The bar from “Cheers” -- including stools, brass railings, cash register and many other items from the beloved show’s original set -- drew the highest bid at an auction earlier this week of nearly 1,000 props, costumes and entire sets from the history of television.
The “Cheers” bar ensemble, pictured above, sold for $675,000 in the auction, which was conducted by Dallas-based Heritage Auctions.
The bar set was used in every episode of “Cheers” for all 11 seasons. It was the highest-selling item in the auction, but other lots also drew astonishing six-figure winning bids, according to the auction house.
In second place was a collection of superhero ensembles worn by Batman and Robin in the “Batman” TV series of the 1960s. The winning bid for the Dynamic Duo's duds: $615,000, Heritage said.
Separately, the last-surviving Bat-Shield from “Batman” -- which was used only twice on the show -- was sold for a high bid of $100,000.
The set used by Johnny Carson and his guests for his final decade as host of “The Tonight Show” fetched a winning bid of $275,000.
A 1980s set from NBC’s “Late Night” hosted by David Letterman, including his desk and New York City skyline backdrop, sold for $100,000.
Winning bids for some other items were stunning.

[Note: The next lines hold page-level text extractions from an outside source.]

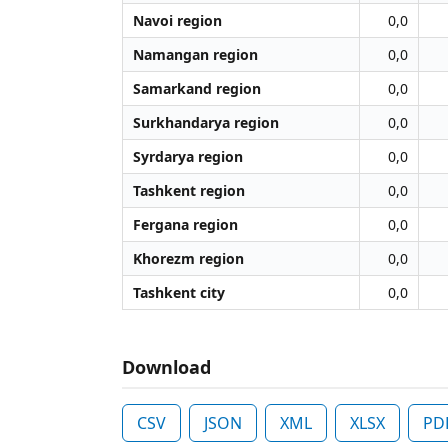
Navoi region
0,0
Namangan region
0,0
Samarkand region
0,0
Surkhandarya region
0,0
Syrdarya region
0,0
Tashkent region
0,0
Fergana region
0,0
Khorezm region
0,0
Tashkent city
0,0
Download
CSV
JSON
XML
XLSX
PD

A pair of chairs that sat in Archie and Edith Bunker's living room in the ninth and final season of “All in the Family” and subsequently in “Archie’s Place,” went for $250,000, Heritage said.
The entire front room of the Bunker house -- with dining area and stairway -- was sold for $125,000.

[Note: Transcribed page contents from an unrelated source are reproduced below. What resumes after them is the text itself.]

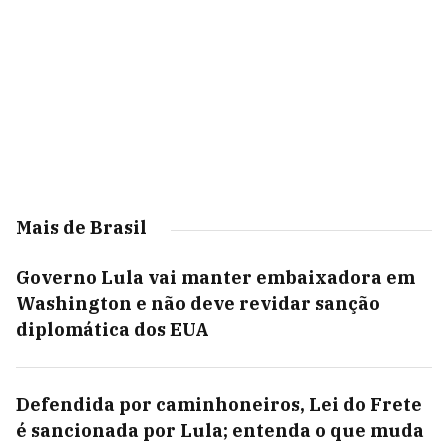
Mais de Brasil
Governo Lula vai manter embaixadora em
Washington e não deve revidar sanção
diplomática dos EUA
Defendida por caminhoneiros, Lei do Frete
é sancionada por Lula; entenda o que muda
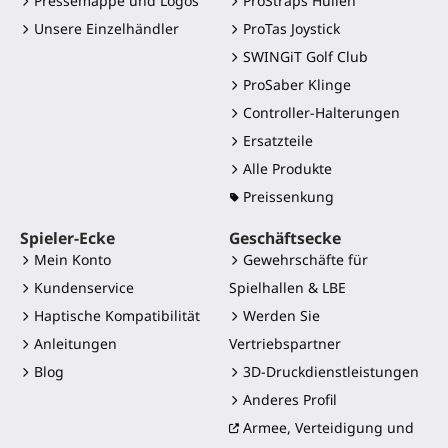
Pressemappe und Logos
ProStraps Hüllen
Unsere Einzelhändler
ProTas Joystick
SWINGiT Golf Club
ProSaber Klinge
Controller-Halterungen
Ersatzteile
Alle Produkte
Preissenkung
Spieler-Ecke
Geschäftsecke
Mein Konto
Gewehrschäfte für
Kundenservice
Spielhallen & LBE
Haptische Kompatibilität
Werden Sie
Anleitungen
Vertriebspartner
Blog
3D-Druckdienstleistungen
Anderes Profil
Armee, Verteidigung und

Elsewhere, a directional sign, which was one of the most conspicuous props seen on the 4077th set of “M*A*S*H,” sold for $150,000.
Other big sellers were: A rare Superman tunic worn by George Reeves in “The Adventures of Superman,” $150,000; a submarine miniature from “Voyage to the Bottom of the Sea,” $100,000; Nichelle Nichols’ Starfleet uniform from “Star Trek,” including boots, $62,500; and one of “Skipper” Alan Hale Jr.'s hats from “Gilligan’s Island,” $62,500.

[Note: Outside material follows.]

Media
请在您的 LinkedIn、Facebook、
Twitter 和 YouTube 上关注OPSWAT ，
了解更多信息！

In all, the auction raked in $5,351,696, the auction house said. It was held both online and in-person in Dallas from June 2 through June 4.
Heritage said more than 4,700 bidders worldwide participated in the auction, but unfortunately, the auction house did not divulge the names of the winning bidders who paid hundreds of thousands of dollars for these pieces of TV history.
The items up for auction represent just a fraction of the TV memorabilia holdings of super-collector James Comisar, 58.
He has said that he is divesting of his collection because his efforts, over a period of many years, to find backers for a museum to house the collection, have failed to come to fruition.
The TV Blog first wrote about the auction early last month.